A reportagem apurou, contudo, que o ministério desembolsou cerca de US$ 5, mais aproximadamente US$ 2 (R$ 10,78) pelo frete. Interlocutores da pasta, reservadamente, negam que tenha havido proposta de 500 mil doses.

Procurada, a Aliança Gavi não informou preços e acordos de imunizantes. Em nota enviada à reportagem, disse que o Covax está em negociação com vários produtores de vacinas, e que divulgar informações sobre esses acordos pode prejudicar negociações futuras. Contudo, a Unicef publicará todos os detalhes futuramente, disse, sem fornecer data.

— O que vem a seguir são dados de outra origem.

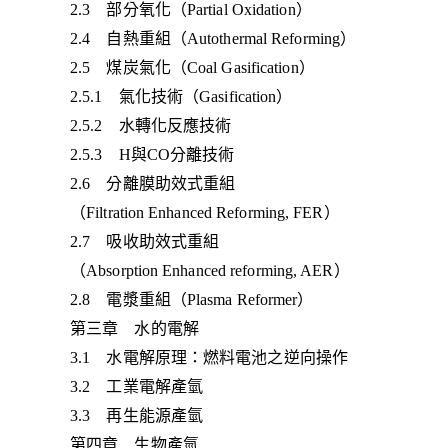
2.3 部分氧化（Partial Oxidation）
2.4 自熱重組（Autothermal Reforming）
2.5 煤炭氣化（Coal Gasification）
2.5.1 氣化技術（Gasification）
2.5.2 水轉化反應技術
2.5.3 H與CO分離技術
2.6 分離膜助效式重組
（Filtration Enhanced Reforming, FER）
2.7 吸收助效式重組
（Absorption Enhanced reforming, AER）
2.8 電漿重組（Plasma Reformer）
第三章 水的電解
3.1 水電解原理：燃料電池之逆向操作
3.2 工業電解產氫
3.3 再生能源產氫
第四章 生物產氫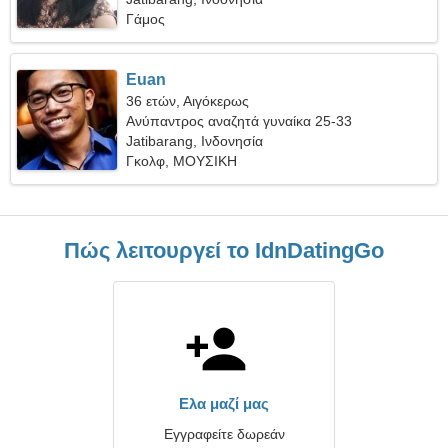
Γάμος
Euan
36 ετών, Αιγόκερως
Ανύπαντρος αναζητά γυναίκα 25-33
Jatibarang, Ινδονησία
Γκολφ, ΜΟΥΣΙΚΗ
Πώς λειτουργεί το IdnDatingGo
Ελα μαζί μας
Εγγραφείτε δωρεάν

Na resposta aos questionamentos da Saúde, o presidente da Fundação Butantan disse que a pergunta sobre a composição do preço da Coronavac "mostra total desapego à realidade". Ele argumentou que estes valores já haviam sido apresentados em reuniões com o ministério.

"A Fundação Butantan não busca lucros em suas operações, o que permite ajustar seus preços à realidade do mercado público nacional, como vem fazendo há décadas com o fornecimento de soros e vacinas para o PNI", disse ele.

"O próprio Ministério da Saúde ainda não recebeu a totalidade das 42 milhões de doses adquiridas ao Covax, dentre as quais nenhuma delas fabricadas pelo Instituto Butantan ou pela Sinovac, e já estão sendo ofertadas outras pelo referido consórcio?", afirmou Curi à época.

O presidente da entidade também disse que "a demora" do governo na compra de vacinas "certamente provocou danos à saúde do povo brasileiro".

Na mesma resposta, o laboratório paulista enviou à Saúde planilha de custos da Coronavac. A compra do "produto importado" para fabricação da vacina responde por 66,41% do valor do imunizante, segundo a tabela.

Na sequência, o maior gasto é com pesquisa e desenvolvimento (28,74%). Este porcentual foi um dos pontos que chamou atenção de técnicos do Ministério da Saúde. Para eles, a precificação da Coronavac ainda não estava clara.

O Ministério da Saúde e o Butantan discutem agora contrato por 7 milhões de doses da Coronavac. A ideia é usar estas vacinas no público de 6 a 17 anos.

A oferta atual do Butantan é de US$ 7,30 (R$ 39,35) por dose, apurou a Folha com autoridades que acompanham a negociação. O volume e a composição do imunizante são iguais às de adultos, ofertadas no ano passado.